Who? Multibillion-dollar retailer Target

What happened? Flashback to the 2013 holiday season when hackers broke into Target’s payment system, capturing 40 million debit and credit card numbers, plus 70 million addresses, phone numbers, and pieces of personal information.

So what? Following the attack, several card issuers banded together in the form of a class-action lawsuit. The financial institutions sought reimbursement for replacing debit and credit cards compromised in the breach. Meanwhile, Target worked with the big guys (Visa and MasterCard) to settle. In August 2015, Target agreed to pay Visa — representing banks and other card issuers — up to $67 million for costs incurred after the retailer failed to protect customer information. The settlement also prohibits card issuers from suing Target based in the future. In December, Target reached a similar settlement with MasterCard and other card-issuing banks: $39 million. In all, Target estimates $290 million in breach reimbursements.

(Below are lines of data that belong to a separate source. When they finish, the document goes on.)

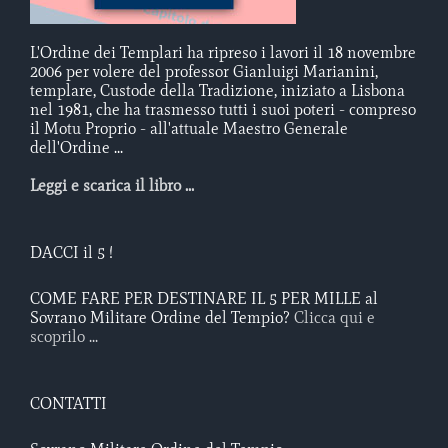
L'Ordine dei Templari ha ripreso i lavori il 18 novembre
2006 per volere del professor Gianluigi Marianini,
templare, Custode della Tradizione, iniziato a Lisbona
nel 1981, che ha trasmesso tutti i suoi poteri - compreso
il Motu Proprio - all'attuale Maestro Generale
dell'Ordine ...
Leggi e scarica il libro ...
DACCI il 5 !
COME FARE PER DESTINARE IL 5 PER MILLE al
Sovrano Militare Ordine del Tempio?
Clicca qui e
scoprilo ...
CONTATTI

Who? New York and Presbyterian Hospital and Columbia University

What happened? The health care organizations, which operate a shared data network, inadvertently exposed the patient status, vital signs, medication and lab results of 6,800 patients. The breach came after a Columbia University physician attempted to deactivate a computer server on the network containing patient files, opening it up to internet search engines. The U.S. Department of Health and Human Services Office for Civil Rights says neither health care group ensured the server was properly secured.

So what? In the largest HIPPA settlement on record, the organizations paid out a combined $4.8 million, and agreed to implement correct action plans to prevent future records slip-ups.

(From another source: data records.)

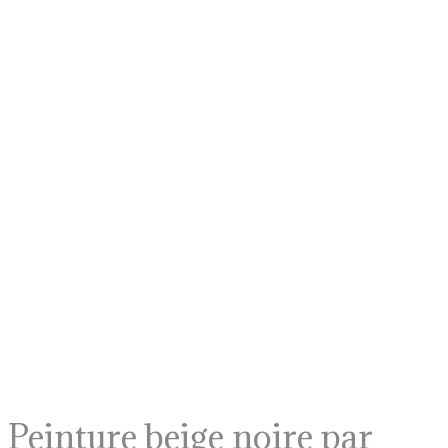
Peinture beige noire par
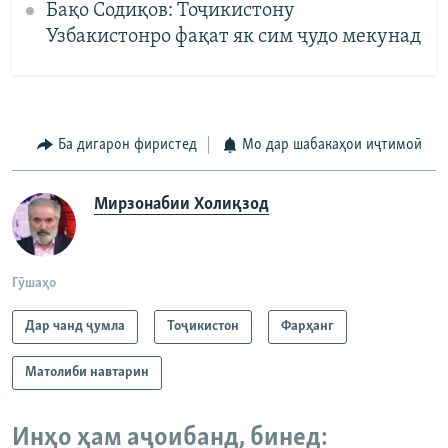
Бақо Содиқов: Тоҷикистону
Узбакистонро фақат як сим ҷудо мекунад
Ба дигарон фиристед
Мо дар шабакаҳои иҷтимоӣ
Мирзонабии Холиқзод
Гӯшаҳо
Дар чанд ҷумла
Тоҷикистон
Фарҳанг
Матолиби навтарин
Инҳо ҳам аҷоибанд, бинед:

Who? Home improvement giant Home Depot

What happened? About 56 million credit and debit card numbers were leaked after hackers used vendor login credentials. More than 50 lawsuits were filed after the 2014 attack, and Home Depot officials claimed $232 million in expenses about a year after the breach.

So what? Ponem Research estimates the breach will cost the retailer $194 per comprised record. Forbes forecasted Home Depot will spent $10 billion over 5 years mitigating the breach. That figure includes investigation, remediation, notification, identity theft repair and credit monitoring, regulatory fines, disruptions in normal business operations, lost business, and related lawsuits.